In his latest note, Jeremy Siegel expects the FOMC meeting to be uneventful, with no changes to the dot plot or the central bank’s monetary policy.
- Siegel added that the markets are shifting their focus to the imminent Fed Chair nomination.
- While Kevin Hassett was the frontrunner for several weeks, Siegel views ex-Fed official Kevin Warsh and BlackRock’s Rick Rieder to be among the frontrunners now.
- He added that the markets view both the options as benign, which has kept the policy uncertainty contained.
Jeremy Siegel, professor emeritus of finance at the University of Pennsylvania’s Wharton School of Business, stated that the Federal Reserve may signal a “clear pause” on rate cuts on Wednesday.
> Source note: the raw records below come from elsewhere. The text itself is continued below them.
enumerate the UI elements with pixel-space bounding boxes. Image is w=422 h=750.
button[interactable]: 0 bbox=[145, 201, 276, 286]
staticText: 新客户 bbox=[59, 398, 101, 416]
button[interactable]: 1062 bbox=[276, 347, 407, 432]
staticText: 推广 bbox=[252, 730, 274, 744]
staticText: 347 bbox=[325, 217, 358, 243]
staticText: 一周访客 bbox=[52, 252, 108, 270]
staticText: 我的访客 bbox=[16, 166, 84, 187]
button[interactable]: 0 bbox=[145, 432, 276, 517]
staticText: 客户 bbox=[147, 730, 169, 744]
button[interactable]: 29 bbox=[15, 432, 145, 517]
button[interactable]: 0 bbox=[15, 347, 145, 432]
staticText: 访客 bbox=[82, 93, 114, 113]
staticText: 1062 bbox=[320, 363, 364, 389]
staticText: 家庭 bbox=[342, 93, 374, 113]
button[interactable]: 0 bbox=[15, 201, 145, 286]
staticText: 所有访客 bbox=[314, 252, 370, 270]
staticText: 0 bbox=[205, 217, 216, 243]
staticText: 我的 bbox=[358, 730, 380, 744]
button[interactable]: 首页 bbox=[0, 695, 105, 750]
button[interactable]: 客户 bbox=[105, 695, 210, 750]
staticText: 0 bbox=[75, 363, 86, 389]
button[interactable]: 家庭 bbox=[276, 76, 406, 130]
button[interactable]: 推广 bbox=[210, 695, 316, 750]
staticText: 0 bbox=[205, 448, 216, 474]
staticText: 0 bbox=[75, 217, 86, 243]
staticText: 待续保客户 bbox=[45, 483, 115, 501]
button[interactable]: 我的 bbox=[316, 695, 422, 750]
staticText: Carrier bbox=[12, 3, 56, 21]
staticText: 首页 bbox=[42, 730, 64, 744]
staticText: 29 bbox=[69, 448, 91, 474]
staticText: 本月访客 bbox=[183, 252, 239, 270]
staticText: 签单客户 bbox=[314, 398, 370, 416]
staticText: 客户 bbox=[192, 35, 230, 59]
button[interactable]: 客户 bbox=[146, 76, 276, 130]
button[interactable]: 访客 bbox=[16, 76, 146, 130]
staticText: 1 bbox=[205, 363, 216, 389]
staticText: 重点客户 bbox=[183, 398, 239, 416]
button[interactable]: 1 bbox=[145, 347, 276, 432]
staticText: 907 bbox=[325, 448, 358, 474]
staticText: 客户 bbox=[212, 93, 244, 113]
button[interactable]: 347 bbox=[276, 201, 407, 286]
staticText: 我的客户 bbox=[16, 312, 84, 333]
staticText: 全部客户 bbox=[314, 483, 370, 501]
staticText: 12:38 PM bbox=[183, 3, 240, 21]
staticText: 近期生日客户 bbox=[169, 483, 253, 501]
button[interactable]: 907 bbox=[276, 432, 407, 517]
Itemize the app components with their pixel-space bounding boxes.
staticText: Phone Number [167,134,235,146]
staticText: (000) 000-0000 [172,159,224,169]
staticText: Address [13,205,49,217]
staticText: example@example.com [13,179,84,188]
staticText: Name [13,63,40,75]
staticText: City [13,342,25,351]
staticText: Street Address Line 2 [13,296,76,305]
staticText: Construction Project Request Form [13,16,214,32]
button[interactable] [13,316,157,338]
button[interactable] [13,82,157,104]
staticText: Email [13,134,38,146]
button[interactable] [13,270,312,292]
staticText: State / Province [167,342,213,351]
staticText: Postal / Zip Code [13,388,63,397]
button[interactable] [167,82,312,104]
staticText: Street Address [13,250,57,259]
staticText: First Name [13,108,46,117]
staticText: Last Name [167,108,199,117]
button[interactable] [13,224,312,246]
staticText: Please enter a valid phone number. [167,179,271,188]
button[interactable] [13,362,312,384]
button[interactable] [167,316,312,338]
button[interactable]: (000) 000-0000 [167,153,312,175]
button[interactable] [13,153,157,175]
In his latest note, the Wharton professor stated that he expects the FOMC meeting to be uneventful, with no changes in the dot plot or the central bank’s monetary policy.
The FOMC is scheduled to meet on January 27 and January 28, with the outcome announced at the conclusion of the two-day meeting. This is also its first meeting for 2026, and comes after three consecutive 25 bps rate cuts toward the end of 2025.
Shifting Focus Of Markets
Siegel added that the markets are shifting their focus to the imminent Fed Chair nomination. While White House National Economic Council Director Kevin Hassett was the frontrunner for several weeks, Siegel views ex-Fed official Kevin Warsh and BlackRock Inc.’s Chief Investment Officer, Rick Rieder, to be among the frontrunners now.
“Attention is also turning to the Fed leadership question, where the field has narrowed to what looks like a two-horse race between Warsh and Rieder,”
He added that the markets view both the options as benign, which has kept the policy uncertainty contained.
The Case For A Pause
The economist pointed to the macroeconomic data released since December that makes a strong case for a pause this month.
In December, the Bureau of Economic Analysis reported that the U.S. economy grew at an annualized rate of 4.3% in the third quarter (Q3), higher than the Dow Jones forecast of 3.2%, as cited by MarketWatch.
The BEA stated that the acceleration in real GDP in Q3 compared to the second quarter (Q2) reflected a smaller decrease in investment, an acceleration in consumer spending, and an upturn in exports and government spending.
The December jobs report from the Bureau of Labor Statistics (BLS) showed the unemployment rate inching lower to 4.4% in December, down from a revised 4.5% in November.
The Fed’s preferred inflation gauge, Personal Consumption Expenditures (PCE) index, came in at 2.8% in November on an annualized basis, in line with expectations.
Data from CME Group’s Fedwatch tool indicates a 97.2% probability that the Fed will maintain interest rates at the current 3.5% to 3.75% range.
Expert Points To A ‘Wild Card’
Schwab Center for Financial Research analysts stated in a recent note that the markets are currently pricing in no changes to the policy rates.
However, the firm’s director of fixed income strategy, Howard Cooper, pointed out what investors should watch out for on Wednesday. “The statement will likely contain minimal changes. The press conference is always the wild card,” he said.
The firm also said in its note that dissents will be another aspect to watch out for following the conclusion of the FOMC’s meeting on Wednesday. “Some Fed policymakers have made it clear they want rates lowered faster, but they're unlikely to have their way today,” stated SCFR.
Analysts at ING Think echoed similar sentiments in their latest note ahead of the Fed meeting.
“The main focus will therefore be on possible dissent and communication, also around the issue of the Fed’s independence. The decision will also be overshadowed by President Trump's upcoming pick of a new Fed Chair,” the firm said.
What Are Prediction Markets Indicating?
Bettors on popular prediction markets, Kalshi and Polymarket, overwhelmingly expect the Fed to keep rates unchanged this week.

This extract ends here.